一方、個人向け製品の紹介は、LIFEBOOK GH77/Tの紹介にほとんどの時間を費やした。竹田執行役は、「家庭内で扱われるデジタルデータの増加と、個人的なデータをセキュアな環境でより便利に活用するニーズが高まっている背景から、高性能化したホームコンピューティングが必要になる」と指摘。LIFEBOOK GH77/Tはこのニーズに応える製品というわけだ。

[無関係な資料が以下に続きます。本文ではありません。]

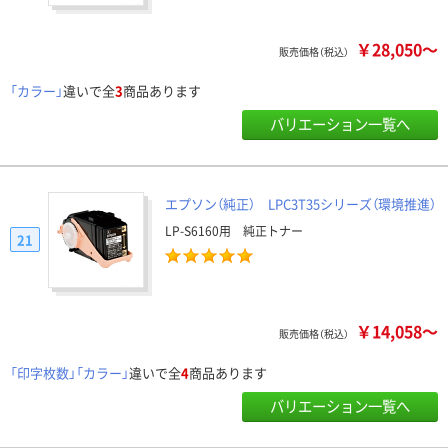
￥28,050～
販売価格（税込）
「カラー」
違いで全
3
商品あります
バリエーション一覧へ
エプソン（純正） LPC3T35シリーズ（環境推進）
LP-S6160用 純正トナー
21
￥14,058～
販売価格（税込）
「印字枚数」「カラー」
違いで全
4
商品あります
バリエーション一覧へ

LIFEBOOK GH77/Tは、ディスプレイが本体と分離して、ワイヤレスで使えるセパレートPCだが、ディスプレイは手軽に扱えるユーザーインターフェイス、本体は高性能コンピューティングと、役割を明確にしている点が特徴になっている。価格はオープンで、実売予想は240,000円前後(税別)。
●写真で見るLIFEBOOK GH77/T
○写真で見るLIFEBOOK GH77/T
「LIFEBOOK GH77/T」のワイヤレスディスプレイ部は15.6型でタッチ対応、厚さ9.8mmで重量980gを実現した。本体部はCPUにIntel Core i7-4712HQ、容量2TBのHDDを装備するハイパフォーマンス仕様だ。これにより、高性能PCは家の決まった場所で使うものという固定観念を打ち破る、新しいイノベーションの創出に挑戦している。
本体とディスプレイのデータ転送には、専用のLSIを使用する。転送方式は2.4GHz帯のWi-FiをベースとしたCavium社の技術に独自のチューニングを施して高速化しているという。従来技術では画面の表示に0.25秒程度の遅延が生じていたところを、新技術により0.07秒程度に短縮している。
竹田執行役は「世界最速のワイヤレス技術」と胸を張り、実際に本体からディスプレイにフルHDのテレビ画面が遅延なく転送され、滑らかに映し出される様子をデモンストレーションして見せた。また、クラウド上のコンテンツにアクセスして写真や音楽、動画なども有線接続と同じくらい安定して楽しめると強調した。
このほかLIFEBOOK GH77/Tは、周囲の温度変化を24時間監視する人感センサーを備え、ユーザーが近づくと距離2mの時点で検知し、手を触れる距離に来るまでに画面をスリープから復帰するといった機能も搭載。しかも、年間待機電力はテレビ並みの47kWhを実現するなど、生活者が便利さを身近なところで実感できる仕様になっている。